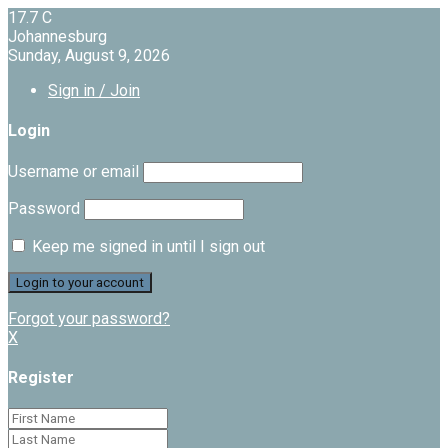
17.7
C
Johannesburg
Sunday, August 9, 2026
Sign in / Join
Login
Username or email
Password
Keep me signed in until I sign out
Forgot your password?
X
Register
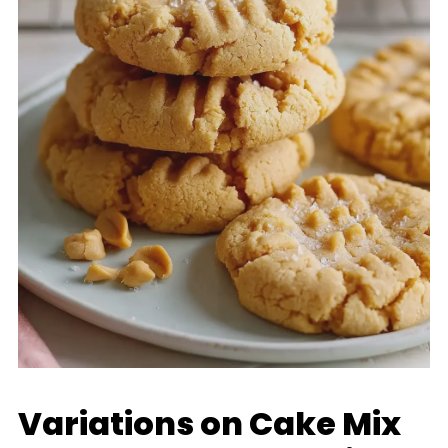
Variations on Cake Mix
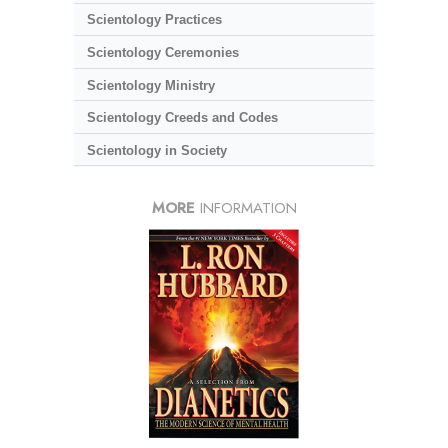
Scientology Practices
Scientology Ceremonies
Scientology Ministry
Scientology Creeds and Codes
Scientology in Society
MORE
INFORMATION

→ WHAT THE EXERCISE ASKS
In the answer, return exactly the lines from the line containing "Scientology Creeds and Codes" to the end of the records above, and no others.

→ WRITTEN REPLY
Scientology Creeds and Codes
Scientology in Society
MORE
INFORMATION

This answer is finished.